Tezgaha 500 gram unu bir dağ şeklinde dökün, ortasına bir çukur açarak, ayırdığınız pancar suyundan 125 ml, iki çorba kaşığı zeytinyağı ve maya karışımını ekleyip hamuru yoğurmaya başlayın. Beyaz peynir de kullanılacağından tuz oranını ağız tadınıza göre bir-iki çay kaşığı olarak ayarlayın. Gerekirse pancar suyu ve un takviyesi yaparak, hamur toparlanıp, pürüzsüz bir kıvam alana kadar yoğurun ve üzerini nemli bir bezle kapatarak ılık bir yerde kabarması için dinlendirin.
Hamurunuz kabarınca, haşladığınız iki iri pancarın birini rendeleyerek, kalan pancarı da dişe gelecek küplere ayırıp bir çorba kaşığı balla harmanlayarak hamura ekleyin. Küp küp kesilmiş 100 gram beyaz peynir, dört diş sarımsağın püresi, iki dal biberiye, bir çorba kaşığı haşhaşı ve kabaca kırılmış bir avuç kaju fıstığı da ekleyip tekrar yoğurun. Bu malzemeleri bezelere koyduktan sonra hamur cıvıklaşabilir, biraz un serpip yoğurmaya devam edebilirsiniz. Hamuru beş-altı bezeye ayırarak, yağlanmış ve un serpilmiş, muffin kek kalıbına yerleştirin ve tekrar kabarmaları için dinlendirin.
Fırını fanlı modda 200 dereceye ayarlayın. Pancarlı hamur bezeleriniz kabarınca haşhaş ekleyip, fırında yaklaşık 40 dakika pişirin. Pişince, içlerinin hamur olmaması ve eşit soğuması için ızgara telinin üzerine alın. Çıkan sonucun, vişneli kremalı muffinden farkı olmadığını görüp, şaşırabilir, şanslı dostlarınızı etkileyebilirsiniz.
SÜRPRİZLİ BİR ATIŞTIRMALIK
Benim için sevgiliyle ilişkiyle yemek pek farklı değil. Karşıdakine doyup sonradan tekrar tekrar acıkmayla ilgili. Hayat hepimize böyle bir insan bulma şansı veriyor. Kimimiz kıymetini bilip sahip çıkıyoruz kimimizse fark edemeden elimizden uçuruveriyoruz. Bu aralar sevgi konusunda kendimi şanslı hissediyorum. Hani bazen tavla oynarken düşeş geleceğini bilirsiniz işte bu aralar tam da öyle hissediyorum.

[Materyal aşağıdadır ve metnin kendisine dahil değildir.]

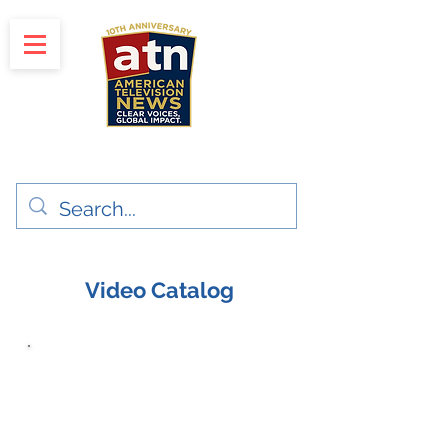
"Clear Voices. Global Impact"
News & Media Production
Video Catalog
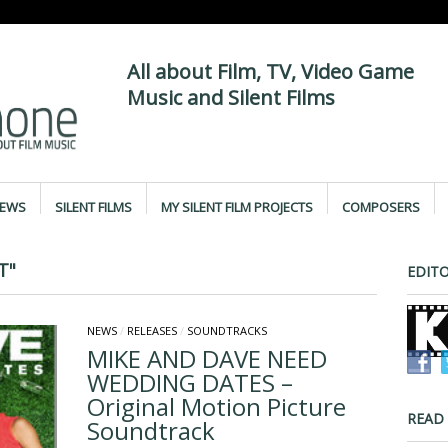
All about Film, TV, Video Game
Music and Silent Films
IEWS
SILENT FILMS
MY SILENT FILM PROJECTS
COMPOSERS
T"
EDITO
NEWS
/
RELEASES
/
SOUNDTRACKS
MIKE AND DAVE NEED
WEDDING DATES –
Original Motion Picture
READ
Soundtrack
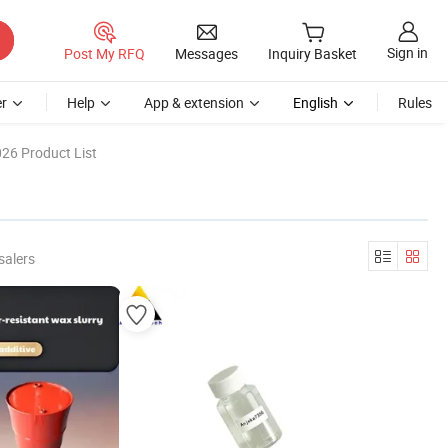
Sign in
Post My RFQ
Messages
Inquiry Basket
r
Help
App & extension
English
Rules
26 Product List
salers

Benim 14 Şubat için vazgeçilmez tarifim ‘fondue de pişmaniye’ tarifini Refika’nın Mutfağı sitesinde bulabilir veya yarın 13.30’da Mucize Lezzetler’de izleyebilirsiniz. Buradaki üç tarif de kolay
ve keyifli.
TRUFFLE NASIL HAZIRLANIR
Truffle çikolata, 1920’lerde Fransız şef Auguste Escoffier’in yardımcılarından birinin, mutfakta yanlışlıkla yumurtaya katacağı ısınmış kremayı, parça çikolatalara katmasıyla ortaya çıkan bir tarif. Şef, bu karışımı kurtamak için hamurumsu kıvama gelen çikolatayı şekile sokup kakaoya bulamış. Çıkan sonucun görünümü Fransa’nın Perigord bölgesindeki meşhur truffle mantarla benzediği için de adını truffle koymuş.
Truffle diye içi meyve kremalı çikolatalar da satıyorlar. Oysa ganaj denen süt, yağ ve çikolata karışımının, en fazla likör ve viski eklenerek, dışının da kakao, fıstık, vb. gibi malzemelerle sarmalanmış hali. Biz atölyede turunç reçeli üzerine de pişmaniye sardık, çok özel bir sonuç elde ettik. Klasik dışı kakaolu Belçika pralinin hamuruna da biraz çiçek suyu ekledim. Çıkan sonucun bıraktığı tadı anlatamam. Damakta açılan bambaşka bir tecrübe. Sanırım yaşlanınca, ‘kadayıfçı teyze’den sonra ‘turunç çiçeği suyuna takmış teyze’ ismiyle de anılmak istiyorum.